Look at the entries below and restate word for word the lines from the first through the one that has "251. WE-Heraeus-Seminar: 2D Conductivity in".

*** Opening of DATASET CONTENT ***

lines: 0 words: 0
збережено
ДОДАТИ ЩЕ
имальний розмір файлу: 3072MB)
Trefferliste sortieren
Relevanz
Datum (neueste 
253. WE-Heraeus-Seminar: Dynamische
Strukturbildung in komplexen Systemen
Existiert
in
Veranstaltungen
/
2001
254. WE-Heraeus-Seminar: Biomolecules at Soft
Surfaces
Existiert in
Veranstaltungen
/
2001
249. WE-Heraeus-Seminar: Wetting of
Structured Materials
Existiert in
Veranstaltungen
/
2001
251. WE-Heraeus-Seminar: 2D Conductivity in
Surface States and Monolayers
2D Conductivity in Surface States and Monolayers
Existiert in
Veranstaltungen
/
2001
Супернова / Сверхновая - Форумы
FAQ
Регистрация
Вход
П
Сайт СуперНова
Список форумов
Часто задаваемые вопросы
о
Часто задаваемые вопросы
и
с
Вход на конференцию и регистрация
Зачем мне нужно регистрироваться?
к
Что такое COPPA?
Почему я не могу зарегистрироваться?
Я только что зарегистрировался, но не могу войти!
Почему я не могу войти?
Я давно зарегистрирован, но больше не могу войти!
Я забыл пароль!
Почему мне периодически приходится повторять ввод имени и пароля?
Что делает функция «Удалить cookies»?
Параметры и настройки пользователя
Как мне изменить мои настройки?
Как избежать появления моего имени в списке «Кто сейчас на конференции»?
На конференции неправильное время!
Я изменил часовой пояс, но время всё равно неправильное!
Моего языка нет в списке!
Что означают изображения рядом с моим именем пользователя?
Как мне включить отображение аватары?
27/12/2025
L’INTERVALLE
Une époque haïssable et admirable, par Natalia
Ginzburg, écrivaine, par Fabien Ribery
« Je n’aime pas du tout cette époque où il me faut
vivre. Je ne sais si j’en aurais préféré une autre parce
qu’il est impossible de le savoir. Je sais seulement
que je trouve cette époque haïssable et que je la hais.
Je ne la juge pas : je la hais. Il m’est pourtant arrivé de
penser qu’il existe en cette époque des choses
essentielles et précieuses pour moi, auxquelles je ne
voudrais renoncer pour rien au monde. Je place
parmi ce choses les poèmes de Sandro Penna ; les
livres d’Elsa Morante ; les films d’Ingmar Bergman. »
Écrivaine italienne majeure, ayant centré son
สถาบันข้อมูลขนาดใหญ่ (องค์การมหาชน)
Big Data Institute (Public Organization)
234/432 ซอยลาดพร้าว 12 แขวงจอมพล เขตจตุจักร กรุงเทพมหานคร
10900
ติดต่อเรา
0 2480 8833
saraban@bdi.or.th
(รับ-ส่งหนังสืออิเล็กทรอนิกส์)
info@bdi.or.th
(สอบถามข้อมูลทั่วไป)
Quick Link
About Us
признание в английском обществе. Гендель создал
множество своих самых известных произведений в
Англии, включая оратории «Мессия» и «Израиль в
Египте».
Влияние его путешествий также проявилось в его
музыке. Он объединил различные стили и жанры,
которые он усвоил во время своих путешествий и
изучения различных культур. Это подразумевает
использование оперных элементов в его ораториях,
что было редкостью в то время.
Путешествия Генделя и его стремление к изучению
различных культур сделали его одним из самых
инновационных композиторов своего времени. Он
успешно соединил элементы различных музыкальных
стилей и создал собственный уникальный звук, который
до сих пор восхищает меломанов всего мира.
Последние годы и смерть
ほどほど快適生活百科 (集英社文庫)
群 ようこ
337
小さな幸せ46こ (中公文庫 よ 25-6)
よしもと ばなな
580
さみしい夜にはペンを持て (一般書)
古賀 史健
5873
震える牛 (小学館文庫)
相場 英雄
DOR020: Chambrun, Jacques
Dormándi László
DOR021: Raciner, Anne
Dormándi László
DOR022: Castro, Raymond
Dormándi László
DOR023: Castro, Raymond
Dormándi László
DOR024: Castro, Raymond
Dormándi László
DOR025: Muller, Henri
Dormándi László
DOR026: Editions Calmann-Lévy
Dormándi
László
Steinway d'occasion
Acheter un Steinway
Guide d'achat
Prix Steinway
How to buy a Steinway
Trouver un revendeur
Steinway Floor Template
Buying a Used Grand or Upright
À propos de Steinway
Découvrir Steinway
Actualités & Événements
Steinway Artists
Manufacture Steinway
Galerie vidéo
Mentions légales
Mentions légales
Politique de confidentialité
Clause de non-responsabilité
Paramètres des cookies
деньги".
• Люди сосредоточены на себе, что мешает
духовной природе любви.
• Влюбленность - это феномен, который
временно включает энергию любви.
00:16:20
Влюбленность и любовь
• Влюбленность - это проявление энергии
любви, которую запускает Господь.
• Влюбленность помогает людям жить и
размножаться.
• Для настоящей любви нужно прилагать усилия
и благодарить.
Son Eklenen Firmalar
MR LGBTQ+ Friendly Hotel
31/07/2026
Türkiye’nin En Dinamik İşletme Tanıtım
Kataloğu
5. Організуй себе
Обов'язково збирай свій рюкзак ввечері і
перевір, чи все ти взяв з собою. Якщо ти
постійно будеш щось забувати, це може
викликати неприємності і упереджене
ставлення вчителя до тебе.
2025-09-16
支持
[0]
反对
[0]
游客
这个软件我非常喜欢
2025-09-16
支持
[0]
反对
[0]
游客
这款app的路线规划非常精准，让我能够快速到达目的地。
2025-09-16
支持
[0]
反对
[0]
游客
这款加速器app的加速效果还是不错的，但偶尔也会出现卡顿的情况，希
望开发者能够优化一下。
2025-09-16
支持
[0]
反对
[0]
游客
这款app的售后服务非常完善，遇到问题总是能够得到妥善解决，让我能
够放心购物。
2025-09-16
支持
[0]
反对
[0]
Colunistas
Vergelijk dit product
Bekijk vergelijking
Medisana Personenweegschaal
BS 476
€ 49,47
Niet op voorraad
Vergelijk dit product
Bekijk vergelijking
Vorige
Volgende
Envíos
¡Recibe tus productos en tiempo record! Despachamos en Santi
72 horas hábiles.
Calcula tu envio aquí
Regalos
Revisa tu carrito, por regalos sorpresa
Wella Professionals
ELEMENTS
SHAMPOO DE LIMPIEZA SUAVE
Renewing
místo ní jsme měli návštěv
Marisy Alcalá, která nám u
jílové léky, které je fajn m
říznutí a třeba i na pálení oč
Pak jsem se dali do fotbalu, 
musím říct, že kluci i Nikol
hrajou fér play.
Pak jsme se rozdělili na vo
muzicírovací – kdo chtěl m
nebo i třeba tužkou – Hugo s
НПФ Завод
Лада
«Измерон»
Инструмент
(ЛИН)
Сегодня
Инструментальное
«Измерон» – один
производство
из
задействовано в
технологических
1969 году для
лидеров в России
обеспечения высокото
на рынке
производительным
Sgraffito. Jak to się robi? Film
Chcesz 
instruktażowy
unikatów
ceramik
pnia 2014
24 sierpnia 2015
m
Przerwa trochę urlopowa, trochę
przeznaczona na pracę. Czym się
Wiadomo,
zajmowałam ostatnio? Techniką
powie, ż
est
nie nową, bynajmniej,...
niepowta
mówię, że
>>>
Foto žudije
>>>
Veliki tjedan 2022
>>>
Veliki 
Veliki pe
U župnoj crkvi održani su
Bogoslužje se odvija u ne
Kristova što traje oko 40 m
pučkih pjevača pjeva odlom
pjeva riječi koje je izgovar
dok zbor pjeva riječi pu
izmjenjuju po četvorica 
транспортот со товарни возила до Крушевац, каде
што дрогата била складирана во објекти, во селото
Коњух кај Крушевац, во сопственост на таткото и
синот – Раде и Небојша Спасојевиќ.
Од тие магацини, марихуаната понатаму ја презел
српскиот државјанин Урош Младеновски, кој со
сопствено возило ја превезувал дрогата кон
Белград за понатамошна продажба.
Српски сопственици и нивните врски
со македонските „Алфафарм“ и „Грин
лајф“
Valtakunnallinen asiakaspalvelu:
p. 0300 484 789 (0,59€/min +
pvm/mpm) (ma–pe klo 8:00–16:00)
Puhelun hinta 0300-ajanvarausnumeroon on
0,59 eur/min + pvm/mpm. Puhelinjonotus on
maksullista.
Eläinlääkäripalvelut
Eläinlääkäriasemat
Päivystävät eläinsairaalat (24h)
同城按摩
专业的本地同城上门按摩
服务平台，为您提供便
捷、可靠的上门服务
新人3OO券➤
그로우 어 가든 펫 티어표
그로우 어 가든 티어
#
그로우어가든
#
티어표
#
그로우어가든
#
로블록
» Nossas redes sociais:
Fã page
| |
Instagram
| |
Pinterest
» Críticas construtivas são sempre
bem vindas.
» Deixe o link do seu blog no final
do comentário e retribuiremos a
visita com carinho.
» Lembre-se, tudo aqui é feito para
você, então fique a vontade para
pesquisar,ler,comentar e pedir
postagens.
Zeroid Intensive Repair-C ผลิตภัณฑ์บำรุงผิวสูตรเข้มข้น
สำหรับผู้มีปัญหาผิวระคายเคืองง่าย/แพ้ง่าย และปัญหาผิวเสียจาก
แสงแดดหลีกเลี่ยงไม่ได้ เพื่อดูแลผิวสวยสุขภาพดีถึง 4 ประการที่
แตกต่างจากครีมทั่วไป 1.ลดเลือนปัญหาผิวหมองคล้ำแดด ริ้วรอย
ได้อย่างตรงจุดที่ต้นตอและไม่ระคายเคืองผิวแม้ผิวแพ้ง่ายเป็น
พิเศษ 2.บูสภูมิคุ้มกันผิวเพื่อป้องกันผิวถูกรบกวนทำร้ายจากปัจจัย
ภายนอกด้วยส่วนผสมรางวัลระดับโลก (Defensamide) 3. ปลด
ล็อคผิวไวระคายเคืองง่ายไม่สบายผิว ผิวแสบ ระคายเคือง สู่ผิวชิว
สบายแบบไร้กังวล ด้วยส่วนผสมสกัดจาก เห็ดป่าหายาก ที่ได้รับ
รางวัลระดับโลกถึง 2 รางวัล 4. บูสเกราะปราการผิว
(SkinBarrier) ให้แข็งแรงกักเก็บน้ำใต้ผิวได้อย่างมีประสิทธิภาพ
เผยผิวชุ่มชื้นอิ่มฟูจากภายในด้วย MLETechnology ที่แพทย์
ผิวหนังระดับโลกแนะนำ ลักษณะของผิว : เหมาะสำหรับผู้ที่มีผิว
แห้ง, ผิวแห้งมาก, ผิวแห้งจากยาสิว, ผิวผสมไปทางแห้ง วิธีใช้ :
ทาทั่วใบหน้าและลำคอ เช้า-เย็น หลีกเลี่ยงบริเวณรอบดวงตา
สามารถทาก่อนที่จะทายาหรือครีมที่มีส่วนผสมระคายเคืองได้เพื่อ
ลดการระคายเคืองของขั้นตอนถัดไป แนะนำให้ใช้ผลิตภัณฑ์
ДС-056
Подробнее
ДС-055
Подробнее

*** Close of DATASET CONTENT ***

_WRITTEN ANSWER:_
lines: 0 words: 0
збережено
ДОДАТИ ЩЕ
имальний розмір файлу: 3072MB)
Trefferliste sortieren
Relevanz
Datum (neueste 
253. WE-Heraeus-Seminar: Dynamische
Strukturbildung in komplexen Systemen
Existiert
in
Veranstaltungen
/
2001
254. WE-Heraeus-Seminar: Biomolecules at Soft
Surfaces
Existiert in
Veranstaltungen
/
2001
249. WE-Heraeus-Seminar: Wetting of
Structured Materials
Existiert in
Veranstaltungen
/
2001
251. WE-Heraeus-Seminar: 2D Conductivity in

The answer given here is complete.